Data records
━━━

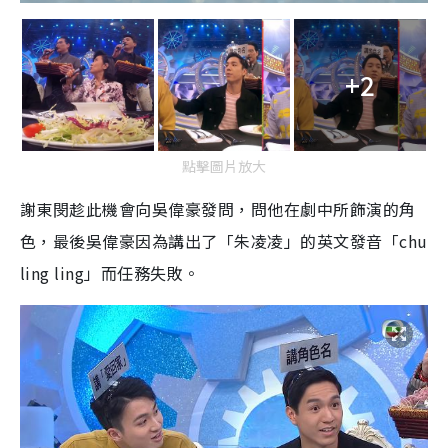
+2
點擊圖片放大
謝東閔趁此機會向吳偉豪發問，問他在劇中所飾演的角
色，最後吳偉豪因為講出了「朱凌凌」的英文發音「chu
ling ling」而任務失敗。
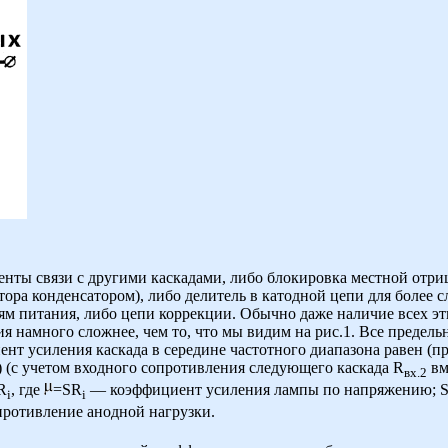
енты связи с другими каскадами, либо блокировка местной отри
тора конденсатором), либо делитель в катодной цепи для более
м питания, либо цепи коррекции. Обычно даже наличие всех э
я намного сложнее, чем то, что мы видим на рис.1. Все предель
иент усиления каскада в середине частотного диапазона равен (
)
(с учетом входного сопротивления следующего каскада R
вм
вх.2
R
, где
=SR
— коэффициент усиления лампы по напряжению; S
i
i
ротивление анодной нагрузки.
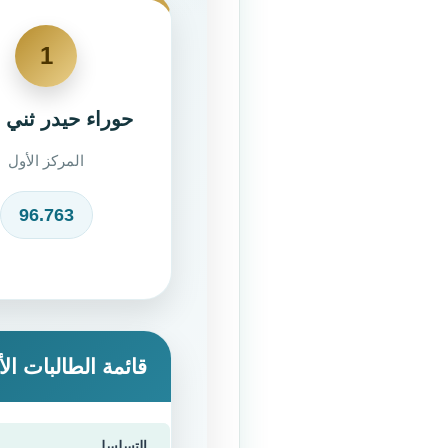
1
حوراء حيدر ثني 
المركز الأول
96.763
قائمة الطالبات الأ
التسلسل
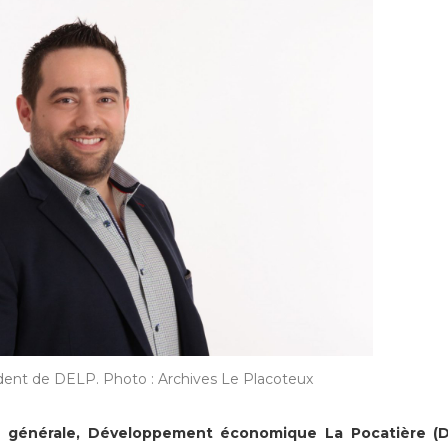
dent de DELP. Photo : Archives Le Placoteux
 générale, Développement économique La Pocatière (D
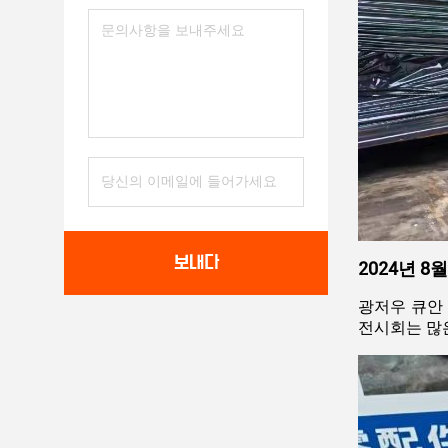
보내다
2024년 
광저우 큐안 
전시회는 많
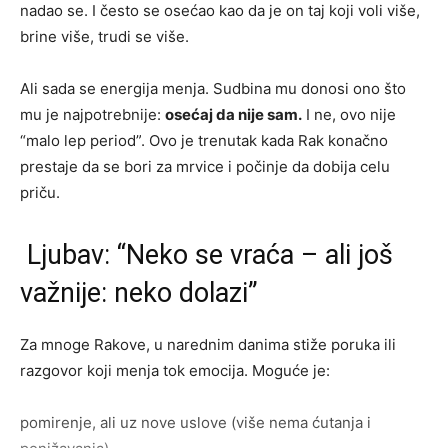
nadao se. I često se osećao kao da je on taj koji voli više,
brine više, trudi se više.
Ali sada se energija menja. Sudbina mu donosi ono što
mu je najpotrebnije:
osećaj da nije sam.
I ne, ovo nije
“malo lep period”. Ovo je trenutak kada Rak konačno
prestaje da se bori za mrvice i počinje da dobija celu
priču.
Ljubav: “Neko se vraća – ali još
važnije: neko dolazi”
Za mnoge Rakove, u narednim danima stiže poruka ili
razgovor koji menja tok emocija. Moguće je:
pomirenje, ali uz nove uslove (više nema ćutanja i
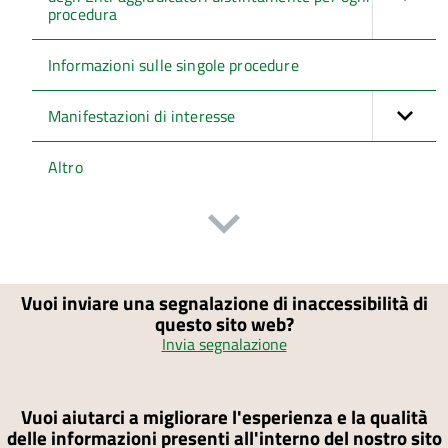
procedura
Informazioni sulle singole procedure
Manifestazioni di interesse
Altro
Vuoi inviare una segnalazione di inaccessibilità di
questo sito web?
Invia segnalazione
Vuoi aiutarci a migliorare l'esperienza e la qualità
delle informazioni presenti all'interno del nostro sito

━━━

To do: Check each line above for the string "усиления" and show the ones that have it.

Solution for this task:
иент усиления каскада в середине частотного диапазона равен (
— коэффициент усиления лампы по напряжению; S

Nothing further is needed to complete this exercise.